The line spectrum observed in the case of a hydrogen atom can be explained quantitatively using Bohr's model.
Emitted Energy in the Spectrum $(\Delta E)$ : According to Bohr's postulate,radiation is emitted or absorbed when an electron moves between orbits.

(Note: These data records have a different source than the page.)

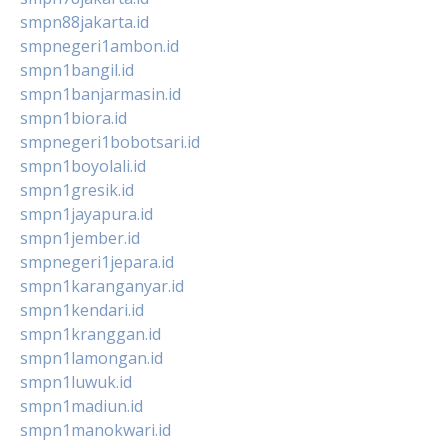
smpn88jakarta.id
smpnegeri1ambon.id
smpn1bangil.id
smpn1banjarmasin.id
smpn1biora.id
smpnegeri1bobotsari.id
smpn1boyolali.id
smpn1gresik.id
smpn1jayapura.id
smpn1jember.id
smpnegeri1jepara.id
smpn1karanganyar.id
smpn1kendari.id
smpn1kranggan.id
smpn1lamongan.id
smpn1luwuk.id
smpn1madiun.id
smpn1manokwari.id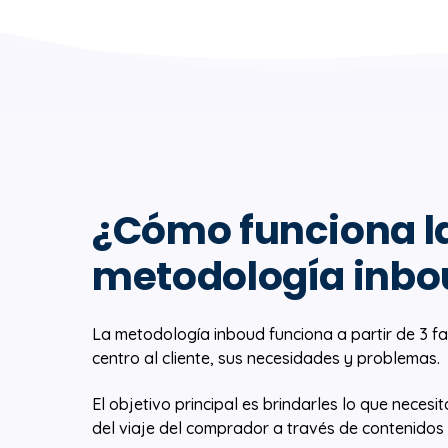
¿Cómo funciona l
metodología inb
La metodología inboud funciona a partir de 3 fa
centro al cliente, sus necesidades y problemas.
El objetivo principal es brindarles lo que neces
del viaje del comprador a través de contenidos 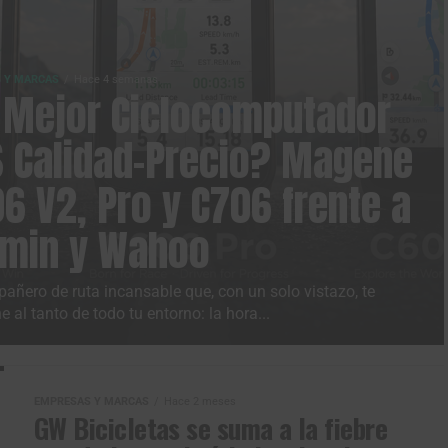
 Y MARCAS
Hace 4 semanas
 Mejor Ciclocomputador
 Calidad-Precio? Magene
6 V2, Pro y C706 frente a
rmin y Wahoo
añero de ruta incansable que, con un solo vistazo, te
 al tanto de todo tu entorno: la hora...
EMPRESAS Y MARCAS
Hace 2 meses
GW Bicicletas se suma a la fiebre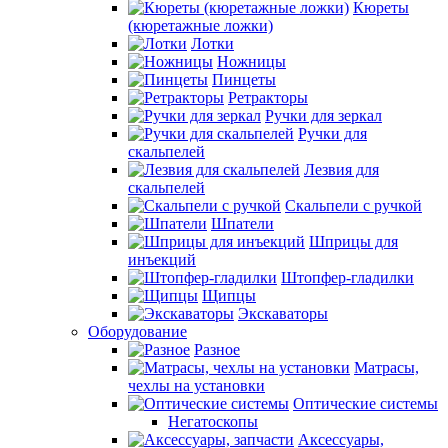
Кюреты
(кюретажные ложки)
Лотки
Ножницы
Пинцеты
Ретракторы
Ручки для зеркал
Ручки для
скальпелей
Лезвия для
скальпелей
Скальпели с ручкой
Шпатели
Шприцы для
инъекций
Штопфер-гладилки
Щипцы
Экскаваторы
Оборудование
Разное
Матрасы,
чехлы на установки
Оптические системы
Негатоскопы
Аксессуары,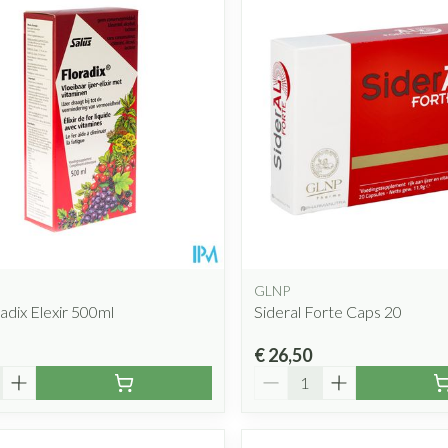
Mondmaskers
rging
Supplementen
Insectenwe
middelen
ssen
 geïrriteerde
GLNP
radix Elexir 500ml
Sideral Forte Caps 20
Zelfbruiner
Scheren
€ 26,50
Aantal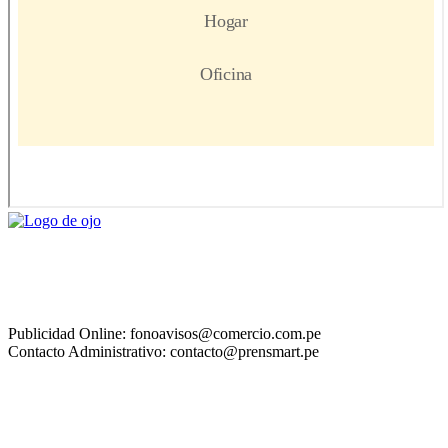
Publicidad Online: fonoavisos@comercio.com.pe
Contacto Administrativo: contacto@prensmart.pe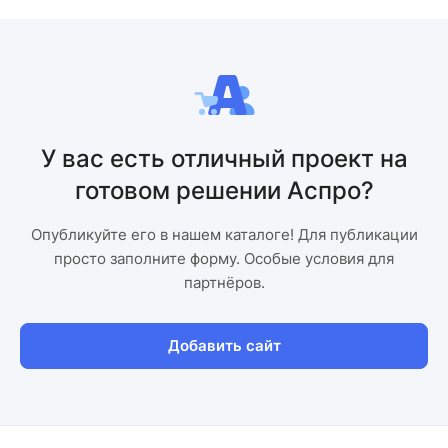
У вас есть отличный проект на
готовом решении Аспро?
Опубликуйте его в нашем каталоге! Для публикации
просто заполните форму. Особые условия для
партнёров.
Добавить сайт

The energy gap between the two orbits is given by the equation:
$\Delta E = E_{f} - E_{i}$
Since $E_{n} = -R_{H} \left( \frac{1}{n^{2}} \right)$,where $n = 1, 2, 3, \dots$
Substituting the values of $E_{n}$:
$\Delta E = -\left( \frac{R_{H}}{n_{f}^{2}} \right) - \left( -\frac{R_{H}}{n_{i}^{2}} \right)$
$\therefore \Delta E = R_{H} \left( \frac{1}{n_{i}^{2}} - \frac{1}{n_{f}^{2}} \right)$
$\therefore \Delta E = 2.18 \times 10^{-18} \ J \left( \frac{1}{n_{i}^{2}} - \frac{1}{n_{f}^{2}} \right)$
Frequency of the line spectrum $(\nu)$ :
Since $\Delta E = h\nu$,we have $\nu = \frac{\Delta E}{h}$.
Substituting the values:
$\nu = \frac{2.18 \times 10^{-18} \ J}{6.626 \times 10^{-34} \ J \cdot s} \left( \frac{1}{n_{i}^{2}} - \frac{1}{n_{f}^{2}} \right)$
$\therefore \nu = 3.29 \times 10^{15} \left( \frac{1}{n_{i}^{2}} - \frac{1}{n_{f}^{2}} \right) \ Hz$
Using this equation,the frequency of the emitted spectral line can be calculated.